Details for the individual elements are provided below:
Individual wiki pages aim to summarise a key conceptual or analytical problem that this study will formally address. Each page provides some basic background to the question, why it is important, and maps out the steps to address it. This provides a space for collaborators to contribute alternative perspectives, relevant works, or additional steps that should be considered in the process.
As analyses progress, these pages will be updated with key results and preliminary interpretation. Here, we will aim to keep live links to our result outputs, so that these are continually updated. Contributors are encouraged to provide feedback on results & interpretations and raising of new issues or tasks on emergent themes [more on this below].
Issues
raised on this platform is one of the principal
ways in which we track the progress of analyses, tasks and basically
“who is doing what”. We have chosen to create
Milestones
as a means of setting targets for when a suite
of tasks should be completed. Some of these are somewhat arbitrary, but
others represent hard deadlines that we must meet (e.g. conference
presentation, manuscript submission date).
The raising of issues largely stems from the key steps/approach outlined in the wiki [described above], but can also arise from other conversations. The important thing here is that the issues are documented, including comments related to individual issues, and these are assigned to a particular person to ensure it is addressed (or closed). Github provides a way to assign different labels to individual issues (e.g. data, workflow, visualisations), that help us understand what the problem is and how collaborators can help with closing them.
The issues
platform provides a way to reference
individual collaborators on specific elements or comments on an issue.
Collaborators are encouraged to use this functionality, but also be
aware that it sends an automatic message to alert that person. The
usefulness of this functionality can be lost when individuals stop
‘watching’ the project or put a filter on their email - and
therefore not notified when their import is needed most. Just keep that
in mind.
The issues are necessarily dynamic and, more often than not, relate to one another. This reflects the nature of the work. Again, the important thing is that the issues (tasks) are documented, and we know how we are progressing towards our milestones. Issues can be cross-referenced between each other, so when appropriate, collaborators are encouraged to use this functionality.
Our preference is to include a single task (or group of closely related tasks) in a single issue. Again, this helps in being able to track the progress of individual tasks, but also helps align them to a particular conceptual question [outlined in the wiki above] or part of the workflow [described below].
The workflow for this project is managed through the
integrate.R
script which serves to provide the basic
functionality, documentation on the individual steps of the analysis,
and materials for dissemination.
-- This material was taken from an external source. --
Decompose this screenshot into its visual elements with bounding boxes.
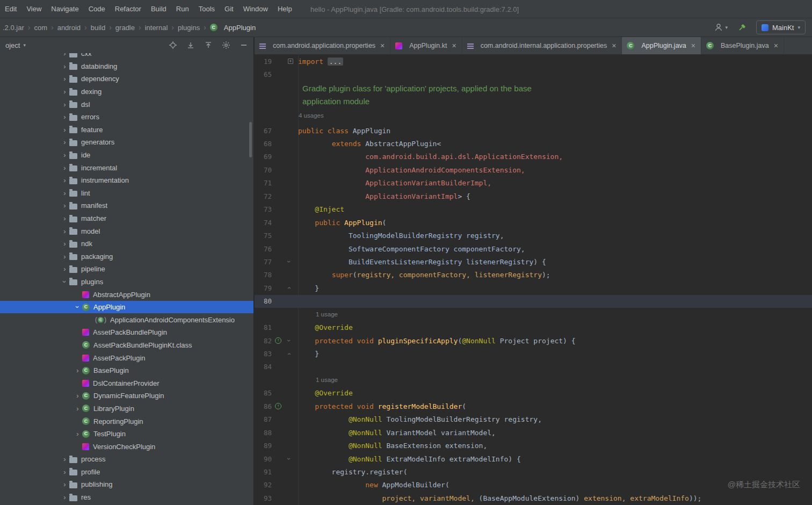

Individual scripts are created for each
individual analysis or task (e.g. data grooming) and the embedded folder
structure attempts to organise the different data sources &
products, exploratory analyses, and outputs.
The intention is that the entire project can be run from
integrate.R
and will reproduce all of the data grooming,
analyses and outputs for the thesis - something akin to reproducible
research.
Each modular script provides self-describing purpose and approach for carrying out its function, and individual comments embedded in the code provide documentation on technical aspects of the data, analysis, visualisation. Blocks or snippits of code can be imbedded into the issues [mentioned above] which can also be a good way to document what is going on in individual scripts (if there are any issues that need to be resolved).
Our experience is that including technical comments in the code itself provides a much easier way to track issues at the code level. Although the ultimate documentation should be reflected in the code itself - and we are tracking its development through git - collaborators should be aware that meaningful contributions can be made in the scripts themselves.